Sirenski was involved in a two-car accident on July 12, 1975, with a motor vehicle driven by William Frost. The accident occurred in a supermarket parking lot in Wakefield while Sirenski was attempting a left turn to proceed east into a fire lane that bordered the front of the store. Frost was already in the fire lane driving east and approaching the intersection where Si-renski was making a left turn. The collision of the two cars caused damages exceeding the amount required for submitting accident reports, and consequently both parties filed reports.

Because both Rule and Sirenski had no insurance to cover their potential liability for damages arising from their respective accidents, the registrar ordered them to comply with the Safety Responsibility Act. 3 Failure to comply would result in suspension of license and registration on a date assigned by the registrar’s order.

Under the act, however, and in accordance with Bell v.
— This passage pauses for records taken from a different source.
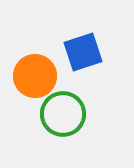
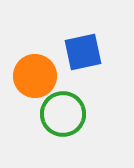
blue square: rotated 6 degrees clockwise
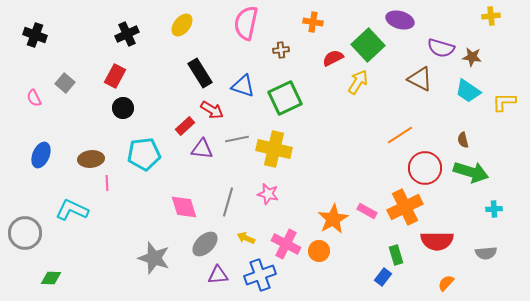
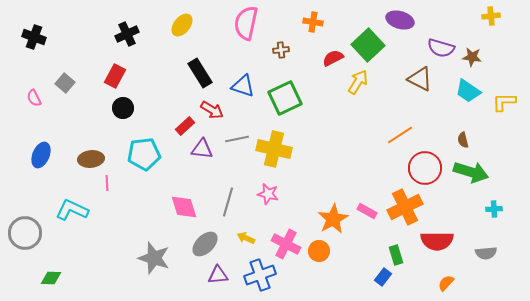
black cross at (35, 35): moved 1 px left, 2 px down
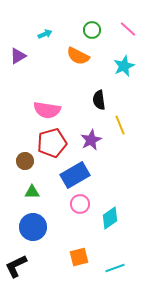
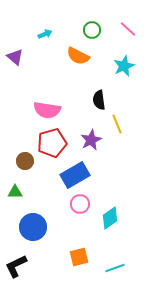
purple triangle: moved 3 px left, 1 px down; rotated 48 degrees counterclockwise
yellow line: moved 3 px left, 1 px up
green triangle: moved 17 px left
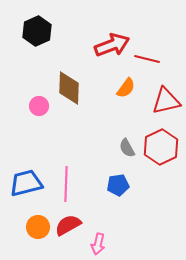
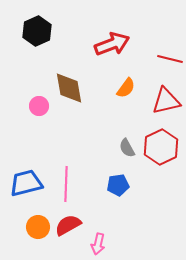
red arrow: moved 1 px up
red line: moved 23 px right
brown diamond: rotated 12 degrees counterclockwise
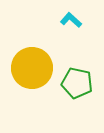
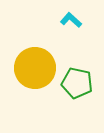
yellow circle: moved 3 px right
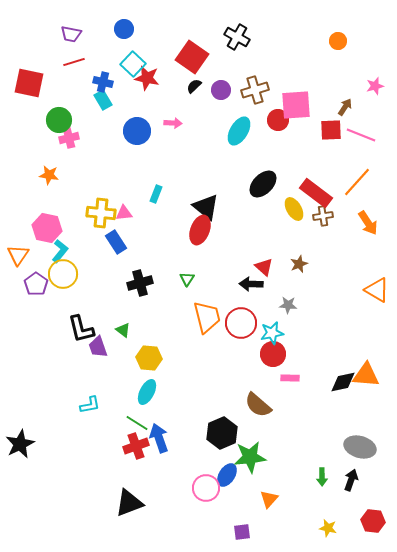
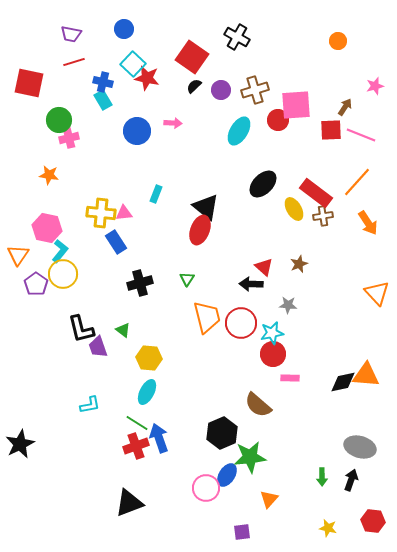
orange triangle at (377, 290): moved 3 px down; rotated 16 degrees clockwise
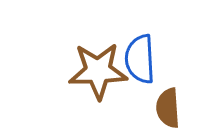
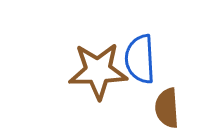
brown semicircle: moved 1 px left
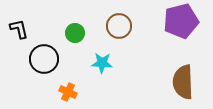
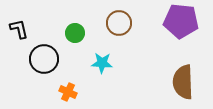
purple pentagon: rotated 20 degrees clockwise
brown circle: moved 3 px up
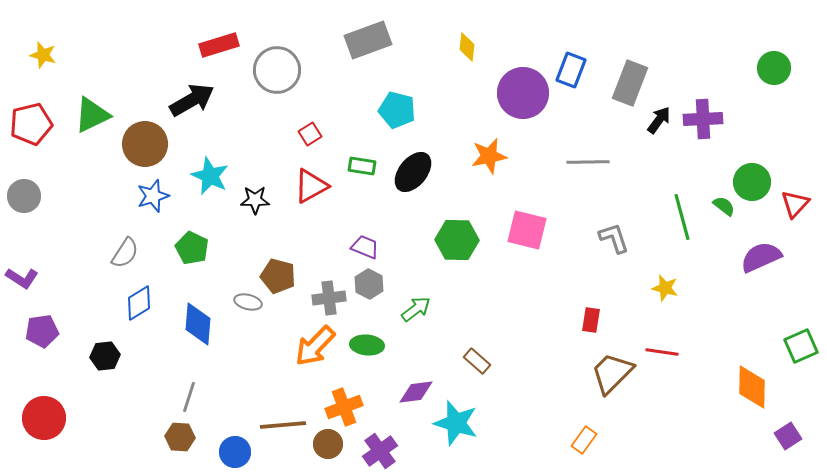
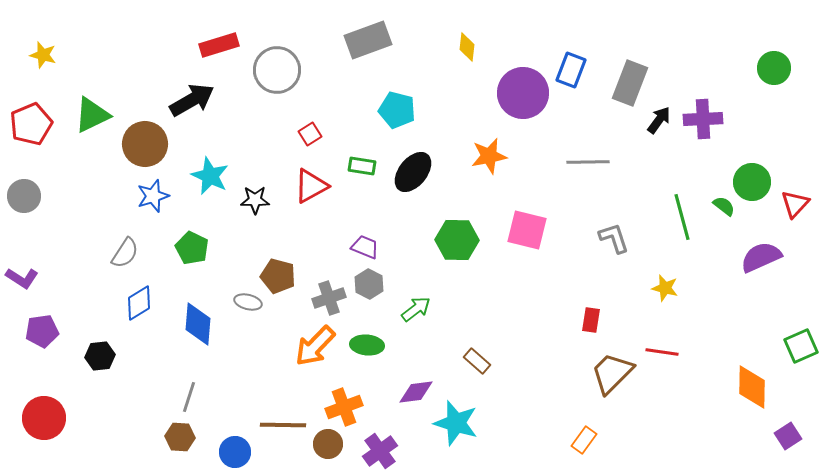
red pentagon at (31, 124): rotated 9 degrees counterclockwise
gray cross at (329, 298): rotated 12 degrees counterclockwise
black hexagon at (105, 356): moved 5 px left
brown line at (283, 425): rotated 6 degrees clockwise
Burson, 402 U.S. 535, 91 S.Ct. 1586, 29 L.Ed.2d 90 (1971), the registrar was required to offer both Rule and Sirenski a hearing prior to suspending their licenses, thus temporarily postponing implementation of the order. The purpose of this administrative hearing is to determine whether a reasonable possibility exists that plaintiffs could be found liable for damages in connection with their individual accidents. If the hearing officer finds that no reasonable possibility of liability exists, the order to comply must be rescinded.
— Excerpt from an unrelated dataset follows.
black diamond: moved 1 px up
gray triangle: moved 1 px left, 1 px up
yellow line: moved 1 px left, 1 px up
*1307 Rule requested a hearing at which he and his counsel, along with the officer, were the only parties in attendance. In rendering his decision on the Rule appeal, the hearing officer found:

“There is disagreement between petitioner [Rule] and the operator of the McCar-ron vehicle as to whether the time elapsed between the collisions was sufficient to have enabled the operator of the McCarron vehicle to avoid hitting the Wynne vehicle after the latter had been pushed into the path of the McCarron vehicle by petitioner’s vehicle. That other evidence available provides no additional information to support one statement more than another.”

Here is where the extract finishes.